Can LinkedIn Move into Ebsco and Thomson Territory?

March 12, 2013

You may find “LinkedIn to buy Pulse Newsreader for More than $50 Million” interesting. If true, stakeholders in some large professional publishing companies may want to reconsider their holdings.

I think that the commercial business information publishers won’t pay much attention to this deal. Companies like Ebsco, Thomson Reuters, and Wolters Kluwer are trying to sustain their revenues while achieving growth. Thomson Reuters has faced some growth challenges. The other companies which compete with this venerable firm are in the same pickle in my opinion.

The reason is that LinkedIn is built of professionals who want to get jobs and sell work. Now hunting for a job may seem a far cry from searching an Ebsco database or consulting a Wolters Kluwer health database. I don’t think the gap is too big at all.

According to the write up:

LinkedIn will buy the maker of the newsreader app Pulse, according to sources familiar with the negotiations. The price of the acquisition is in the tens of millions, they said — between $50 million and $100 million.

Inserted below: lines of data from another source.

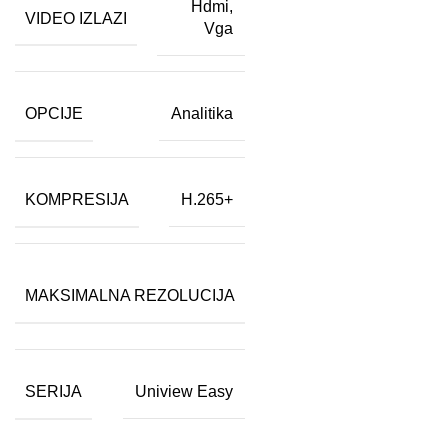
Hdmi
,
VIDEO IZLAZI
Vga
OPCIJE
Analitika
KOMPRESIJA
H.265+
8
MAKSIMALNA REZOLUCIJA
MP
SERIJA
Uniview Easy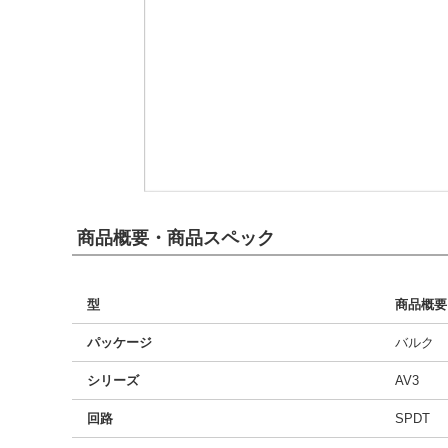
商品概要・商品スペック
型
商品概要
パッケージ
バルク
シリーズ
AV3
回路
SPDT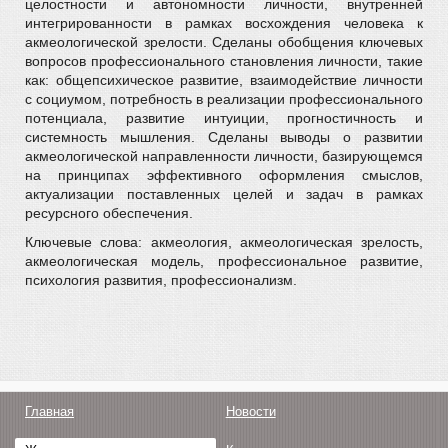
целостности и автономности личности, внутренней
интегрированности в рамках восхождения человека к
акмеологической зрелости. Сделаны обобщения ключевых
вопросов профессионального становления личности, такие
как: общепсихическое развитие, взаимодействие личности
с социумом, потребность в реализации профессионального
потенциала, развитие интуиции, прогностичность и
системность мышления. Сделаны выводы о развитии
акмеологической направленности личности, базирующемся
на принципах эффективного оформления смыслов,
актуализации поставленных целей и задач в рамках
ресурсного обеспечения.
Ключевые слова: акмеология, акмеологическая зрелость,
акмеологическая модель, профессиональное развитие,
психология развития, профессионализм.
Главная
Новости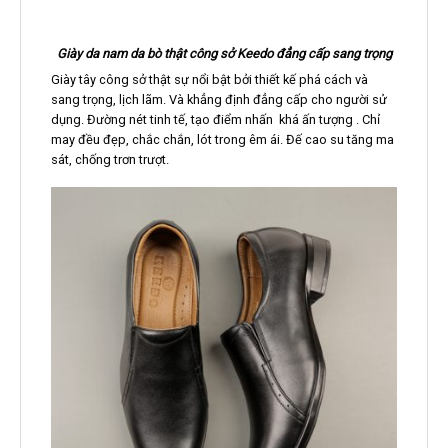
Giày da nam da bò thật công sở Keedo đẳng cấp sang trọng
Giày tây công sở thật sự nổi bật bởi thiết kế phá cách và
sang trọng, lịch lãm. Và khẳng định đẳng cấp cho người sử
dụng. Đường nét tinh tế, tạo điểm nhấn khá ấn tượng . Chỉ
may đều đẹp, chắc chắn, lót trong êm ái. Đế cao su tăng ma
sát, chống trơn trượt.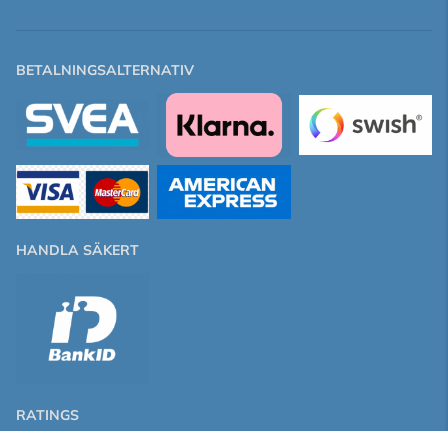
BETALNINGSALTERNATIV
HANDLA SÄKERT
RATINGS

The amount paid for Pulse is pocket change for the giants of business information publishing. But LinkedIn owns Slideshare, a collection of business information. Add that content to the base of people who want to make sure each can find a job or sell a consulting job, and you have a 21st century content system which is going to be of increasing importance.

With a nifty distribution channel like Pulse, which is a next generation magazine/journal platform, LinkedIn is in a position to start encroaching on the territory of the Thomsons, the Ebscos, and the Wolters Kluwers of the world.

LinkedIn is integrated professional publishing. Its customers and advertisers pay for value. Contrast that business model to “we have to buy this stuff” which characterizes some of the big professional publishing outfits.

What can these giants do to protect their markets? Is LinkedIn for sale? My hunch is that LinkedIn will put fragile professional publishing companies under more pressure. Why didn’t one of these giants of business information jump on the LinkedIn type of opportunity?

Perhaps none of the executives at these firms is thinking about finding a job or becoming a consultant? If the firms do not hit their financial goals, many of the senior executives at the business information and professional publishing powerhouses will have an opportunity to learn the value of LinkedIn first hand.